MOTS CLÉS : Travailleurs étrangers asiatiques – Chinois de Polynésie française - l'Asie orientale et les îles du Pacifique Sud - Asiatiques à l'étranger - Acculturation du Pacifique (région) - Colonies françaises - Anthropologie et représentations sociales dans le Pacifique Sud - émigration et immigration.

Coordination : Yannick FER


Diasporas asiatiques dans le Pacifique : Histoire des représentations

Présidence : Sylvie ANDRE


* Sylvie ANDRE

  Université de la Polynésie française

Ombres chinoises dans la littérature sur le Pacifique (1880-2006)

On se propose d’étudier les représentations de la communauté chinoise dans les œuvres narratives en français et en anglais sur le Pacifique, depuis le roman emblématique de Pierre Loti jusqu’à l’auto représentation contemporaine par un auteur français, polynésien d’origine chinoise comme Jimmy Ly.

La présence des Chinois « industrieux » est attestée dans les récits dès la fin du XIXe siècle à San Francisco, Hawaï et Tahiti essentiellement.

On mettra en évidence l’évolution des représentations mais aussi des éléments remarquablement stables. D’une part en effet, les récits portent la trace de la réussite économique de la diaspora chinoise dans les îles du Pacifique depuis les premières occurrences de la fin du XIXe siècle (Loti, Stevenson) jusqu’aux représentations des années 1920-30 par exemple (Somerset Maugham ou Georges Simenon) ou 1950-60 (Romain Gary ou Norman Hall). D’autre part, ils dépeignent une communauté ostracisée à la fois par les Européens et les autochtones, aussi bien chez Pierre Loti que chez une écrivaine polynésienne contemporaine telle que Chantal Spitz, même si celle-ci dénonce le racisme sous-jacent Souvent décrite en arrière-plan du récit principal, la communauté chinoise est présentée d’une manière « générique », rarement individualisée : le Chinois ou le « chintok » se profile avec discrétion mais aussi constance derrière ceux qui tiennent symboliquement le devant de la scène, ceux dont la vie fait sens : les Européens et les autochtones.
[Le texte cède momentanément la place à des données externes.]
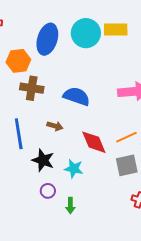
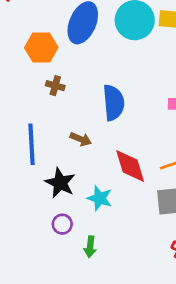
brown cross: (32, 88) -> (55, 86), size x0.6
blue semicircle: (77, 96) -> (114, 103), turned 60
A partir d’un statut de « sous-colonisé », comme l’on peut parler de sous-prolétariat, puis de « sous-citoyen », les membres de la communauté chinoise tentent de se donner une certaine visibilité et une légitimité dans la société insulaire contemporaine en projetant d’eux-mêmes une représentation identitaire complexe et subtile (œuvres de Jimmy Ly par exemple).

* Dominique JOUVE

  Université de la Nouvelle-Calédonie

Des représentations en conflit et une réflexion tragi-comique sur le malentendu culturel : les immigrants javanais et vietnamiens dans quelques exemples de la littérature de Nouvelle-Calédonie.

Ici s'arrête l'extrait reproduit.